Start of Block

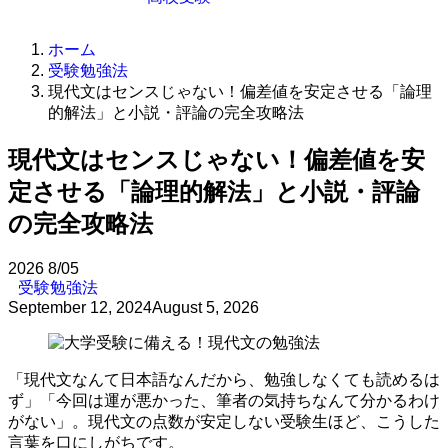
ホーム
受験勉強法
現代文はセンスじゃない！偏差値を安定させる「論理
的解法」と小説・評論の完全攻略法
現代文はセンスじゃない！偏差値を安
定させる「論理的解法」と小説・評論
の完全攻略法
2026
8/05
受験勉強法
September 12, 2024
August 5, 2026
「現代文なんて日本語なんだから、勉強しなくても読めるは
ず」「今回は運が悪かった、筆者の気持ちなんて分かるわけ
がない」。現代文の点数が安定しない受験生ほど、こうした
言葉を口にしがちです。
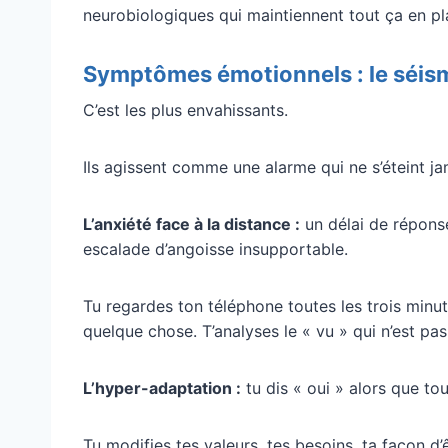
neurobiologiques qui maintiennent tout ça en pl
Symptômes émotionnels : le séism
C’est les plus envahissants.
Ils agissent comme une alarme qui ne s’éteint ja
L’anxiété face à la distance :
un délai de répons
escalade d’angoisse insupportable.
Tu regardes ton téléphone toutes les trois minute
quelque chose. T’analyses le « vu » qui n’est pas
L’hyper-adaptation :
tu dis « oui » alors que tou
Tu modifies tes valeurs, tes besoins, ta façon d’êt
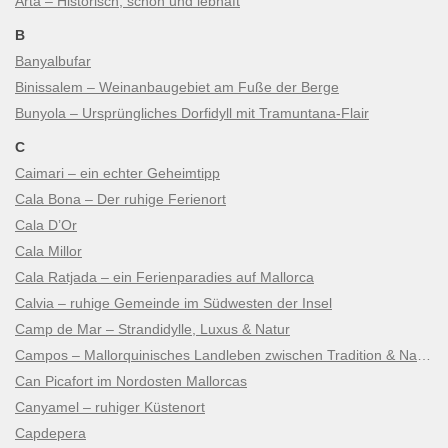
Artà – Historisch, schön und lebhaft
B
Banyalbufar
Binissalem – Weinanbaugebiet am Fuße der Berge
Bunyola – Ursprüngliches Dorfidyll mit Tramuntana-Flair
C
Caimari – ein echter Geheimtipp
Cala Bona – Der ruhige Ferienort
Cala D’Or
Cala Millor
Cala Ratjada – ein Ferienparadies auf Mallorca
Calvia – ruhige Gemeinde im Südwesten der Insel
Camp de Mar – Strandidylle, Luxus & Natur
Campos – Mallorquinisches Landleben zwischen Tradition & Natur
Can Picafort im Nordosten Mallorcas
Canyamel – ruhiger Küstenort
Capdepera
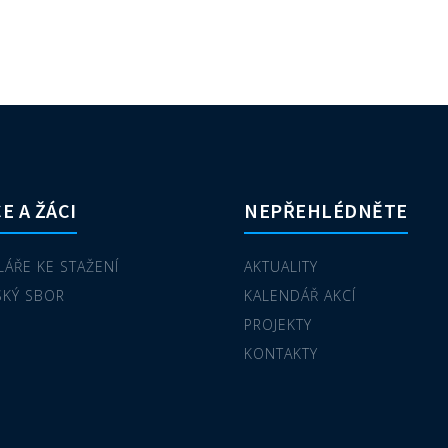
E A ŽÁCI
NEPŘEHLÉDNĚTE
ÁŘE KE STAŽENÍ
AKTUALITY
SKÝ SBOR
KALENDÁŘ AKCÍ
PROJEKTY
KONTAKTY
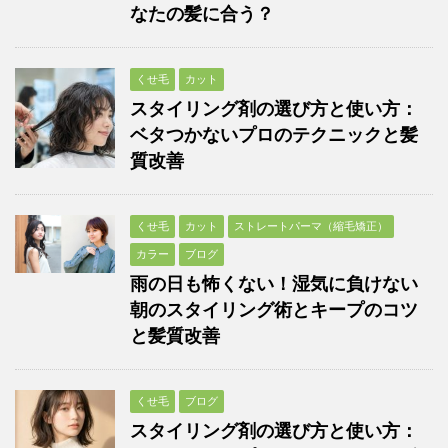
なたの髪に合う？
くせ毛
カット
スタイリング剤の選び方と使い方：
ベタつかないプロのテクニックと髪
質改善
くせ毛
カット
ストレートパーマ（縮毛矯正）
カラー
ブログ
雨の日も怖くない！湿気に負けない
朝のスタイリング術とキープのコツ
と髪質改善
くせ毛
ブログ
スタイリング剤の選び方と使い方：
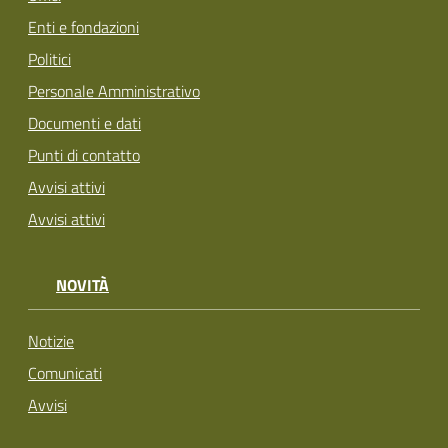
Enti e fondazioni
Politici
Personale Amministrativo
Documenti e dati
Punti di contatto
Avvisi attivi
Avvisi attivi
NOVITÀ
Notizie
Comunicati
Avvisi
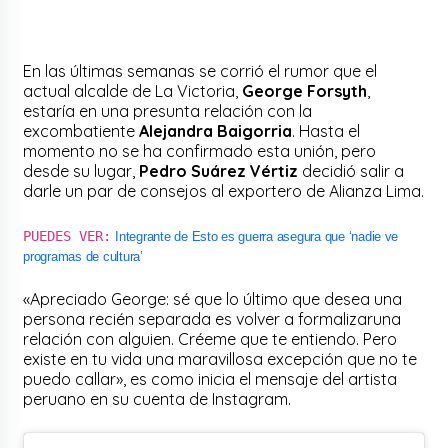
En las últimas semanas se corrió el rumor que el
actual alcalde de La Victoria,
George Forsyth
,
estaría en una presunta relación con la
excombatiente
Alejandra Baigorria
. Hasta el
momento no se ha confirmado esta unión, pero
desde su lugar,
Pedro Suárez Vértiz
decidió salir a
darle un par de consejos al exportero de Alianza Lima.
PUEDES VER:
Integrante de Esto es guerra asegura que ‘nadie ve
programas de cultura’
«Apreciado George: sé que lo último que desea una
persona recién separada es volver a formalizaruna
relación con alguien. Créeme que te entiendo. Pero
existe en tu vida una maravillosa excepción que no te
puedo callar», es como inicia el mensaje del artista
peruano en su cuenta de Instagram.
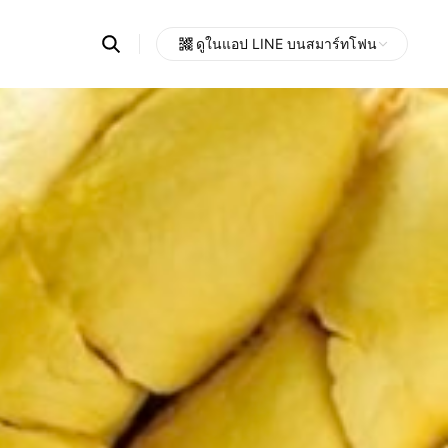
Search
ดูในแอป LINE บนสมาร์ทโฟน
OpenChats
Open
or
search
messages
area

End of Block

* TASK GOAL *
The answer must be the lines of the entries above, written out exactly from the first through the one with "estaría en una presunta relación con la", and no pictures.

* RESULT OF THIS EXERCISE *
ホーム
受験勉強法
現代文はセンスじゃない！偏差値を安定させる「論理
的解法」と小説・評論の完全攻略法
現代文はセンスじゃない！偏差値を安
定させる「論理的解法」と小説・評論
の完全攻略法
2026
8/05
受験勉強法
September 12, 2024
August 5, 2026
「現代文なんて日本語なんだから、勉強しなくても読めるは
ず」「今回は運が悪かった、筆者の気持ちなんて分かるわけ
がない」。現代文の点数が安定しない受験生ほど、こうした
言葉を口にしがちです。
neurobiologiques qui maintiennent tout ça en pl
Symptômes émotionnels : le séism
C’est les plus envahissants.
Ils agissent comme une alarme qui ne s’éteint ja
L’anxiété face à la distance :
un délai de répons
escalade d’angoisse insupportable.
Tu regardes ton téléphone toutes les trois minute
quelque chose. T’analyses le « vu » qui n’est pas
L’hyper-adaptation :
tu dis « oui » alors que tou
Tu modifies tes valeurs, tes besoins, ta façon d’êt
Artà – Historisch, schön und lebhaft
B
Banyalbufar
Binissalem – Weinanbaugebiet am Fuße der Berge
Bunyola – Ursprüngliches Dorfidyll mit Tramuntana-Flair
C
Caimari – ein echter Geheimtipp
Cala Bona – Der ruhige Ferienort
Cala D’Or
Cala Millor
Cala Ratjada – ein Ferienparadies auf Mallorca
Calvia – ruhige Gemeinde im Südwesten der Insel
Camp de Mar – Strandidylle, Luxus & Natur
Campos – Mallorquinisches Landleben zwischen Tradition & Natur
Can Picafort im Nordosten Mallorcas
Canyamel – ruhiger Küstenort
Capdepera
E A ŽÁCI
NEPŘEHLÉDNĚTE
ÁŘE KE STAŽENÍ
AKTUALITY
SKÝ SBOR
KALENDÁŘ AKCÍ
PROJEKTY
KONTAKTY
なたの髪に合う？
くせ毛
カット
スタイリング剤の選び方と使い方：
ベタつかないプロのテクニックと髪
質改善
くせ毛
カット
ストレートパーマ（縮毛矯正）
カラー
ブログ
雨の日も怖くない！湿気に負けない
朝のスタイリング術とキープのコツ
と髪質改善
くせ毛
ブログ
スタイリング剤の選び方と使い方：
Enti e fondazioni
Politici
Personale Amministrativo
Documenti e dati
Punti di contatto
Avvisi attivi
Avvisi attivi
NOVITÀ
Notizie
Comunicati
Avvisi
En las últimas semanas se corrió el rumor que el
actual alcalde de La Victoria,
George Forsyth
,
estaría en una presunta relación con la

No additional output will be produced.